- Prompt
Filter the records below, keeping only lines with the string "aire".

-- Source records follows --

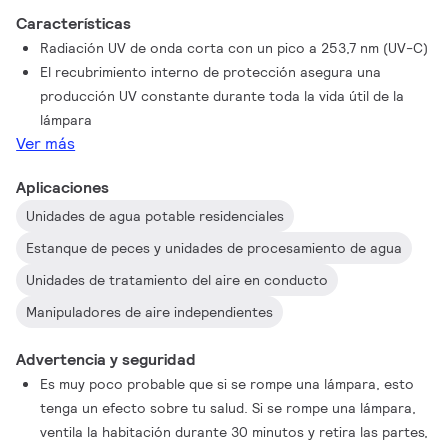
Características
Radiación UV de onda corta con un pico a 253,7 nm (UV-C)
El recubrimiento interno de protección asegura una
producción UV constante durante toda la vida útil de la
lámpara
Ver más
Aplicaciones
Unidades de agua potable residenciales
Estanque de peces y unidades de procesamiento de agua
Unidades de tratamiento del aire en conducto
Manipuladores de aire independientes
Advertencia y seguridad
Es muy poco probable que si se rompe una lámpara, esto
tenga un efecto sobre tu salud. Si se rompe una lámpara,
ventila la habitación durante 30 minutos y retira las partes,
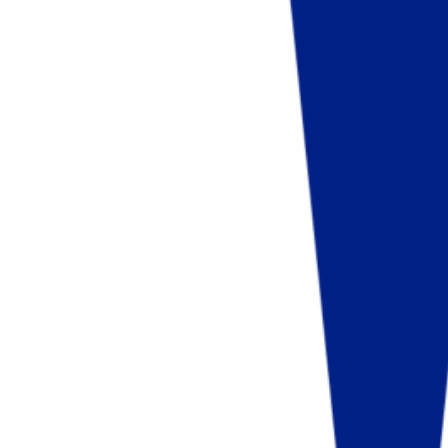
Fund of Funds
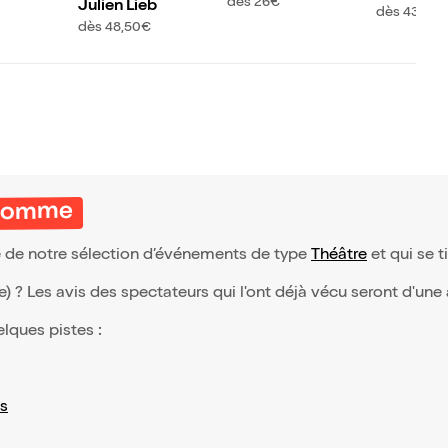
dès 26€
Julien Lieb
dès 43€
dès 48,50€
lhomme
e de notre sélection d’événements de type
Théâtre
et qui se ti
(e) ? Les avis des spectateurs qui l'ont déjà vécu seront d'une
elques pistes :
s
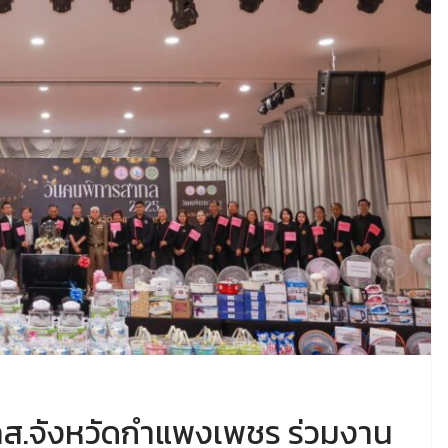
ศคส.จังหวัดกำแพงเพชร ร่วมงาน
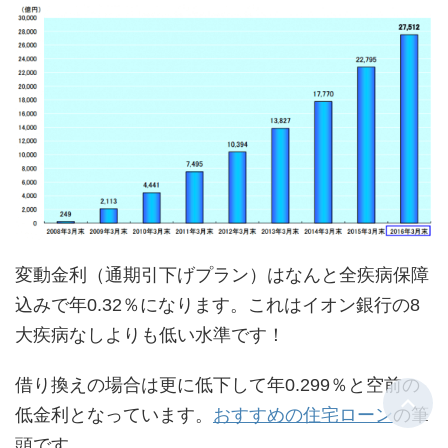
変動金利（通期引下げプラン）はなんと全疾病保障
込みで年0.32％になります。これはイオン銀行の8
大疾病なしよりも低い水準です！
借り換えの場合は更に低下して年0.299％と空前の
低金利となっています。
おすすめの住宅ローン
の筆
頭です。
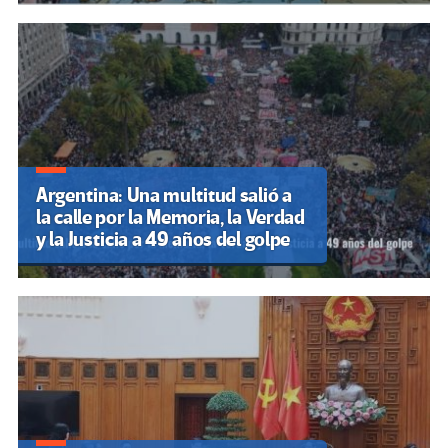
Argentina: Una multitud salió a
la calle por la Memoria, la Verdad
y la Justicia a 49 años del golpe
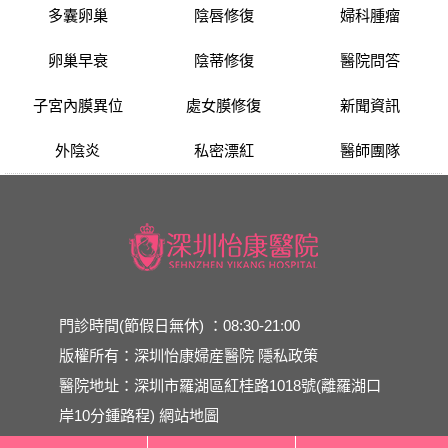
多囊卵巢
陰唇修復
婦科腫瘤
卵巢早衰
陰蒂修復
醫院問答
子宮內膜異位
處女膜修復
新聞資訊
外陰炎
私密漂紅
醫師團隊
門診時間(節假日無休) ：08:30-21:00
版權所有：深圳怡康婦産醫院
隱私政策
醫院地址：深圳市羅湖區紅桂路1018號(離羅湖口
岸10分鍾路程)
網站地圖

-- Source records concluded --

- Answer area
Unidades de tratamiento del aire en conducto
Manipuladores de aire independientes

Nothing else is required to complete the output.